Sans voix, le témoignage d’une médecin de famille en fin de carrière
Je suis sans voix. Médecin de famille en CLSC depuis 32 ans, j’ai choisi cette pratique pour son approche communautaire et interdisciplinaire. J’ai aussi choisi une clinique universitaire de médecine de famille (CUMF) pour sa pédagogie de terrain. Mon milieu de travail est devenu un groupe de médecine de famille universitaire (GMF-U) respectant les mêmes valeurs.
Mon ambition de soigner, d’éduquer et de parfaire mes interventions ne s’est jamais tarie.
Jusqu’au moment où… l’ère Barrette a créé une atmosphère morose de dévalorisation de notre profession.
Où la pandémie de COVID-19 a bouleversé nos vies et nos responsabilités. Elle nous a usés, par la crainte et l’insécurité qu’elle a induite à tous. La médecine et ses zones grises ont été révélées, créant une paranoïa et une anxiété exacerbée auxquelles nous faisions face dans nos bureaux. Tout cela au prix de notre énergie vitale, grugée par l’état d’alerte constant. Seul le sens du devoir nous forçait à y puiser encore.
Puis des démissions.
Puis un congé maladie.
Un mur infranchissable, une incapacité à rencontrer un patient, une oppression thoracique à 10 pieds du CLSC où je travaille depuis plus de 30 ans. Puis, un retour fragile, une reconstruction lente.
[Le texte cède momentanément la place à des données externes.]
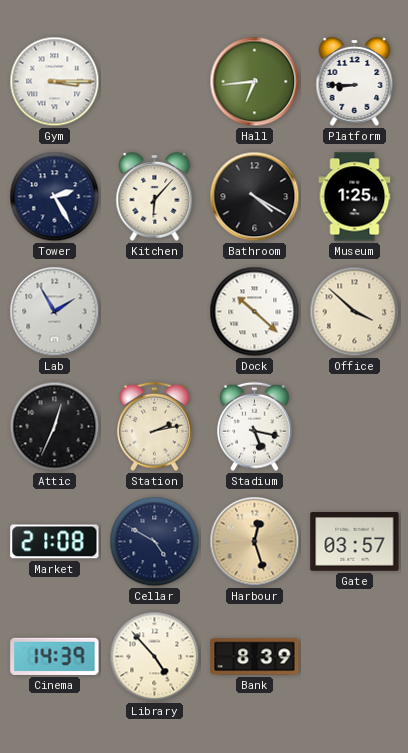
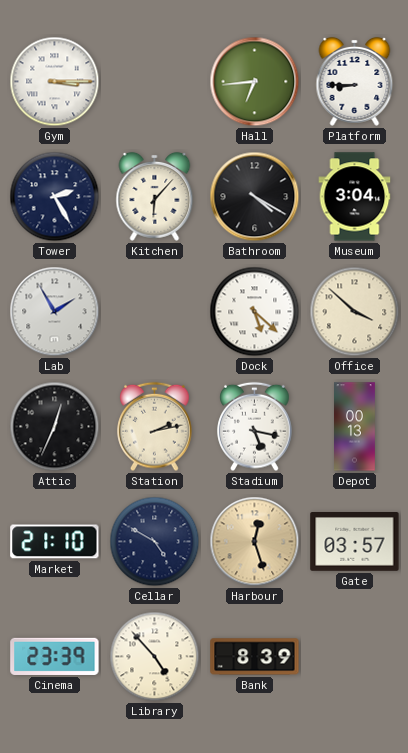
Museum: 1:25 -> 3:04
Dock: 10:22 -> 5:22
Depot: none -> 00:13
Market: 21:08 -> 21:10
Cinema: 14:39 -> 23:39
Puis, Santé Québec, avec ses remaniements administratifs et budgétaires… encore. Après les CSSS et les CIUSSS.
Une idée prometteuse, un espoir émergent, nourri par une société d’État moins soumise aux priorités politiques, porteuse d’une vision à long terme. Enfin, la possibilité de planifier les soins de santé pour la génération des 25 prochaines années. Enfin, pouvoir implanter des changements de culture de soins et de gestion sur un horizon de 10 à 15 ans. Changer la gestion des ressources........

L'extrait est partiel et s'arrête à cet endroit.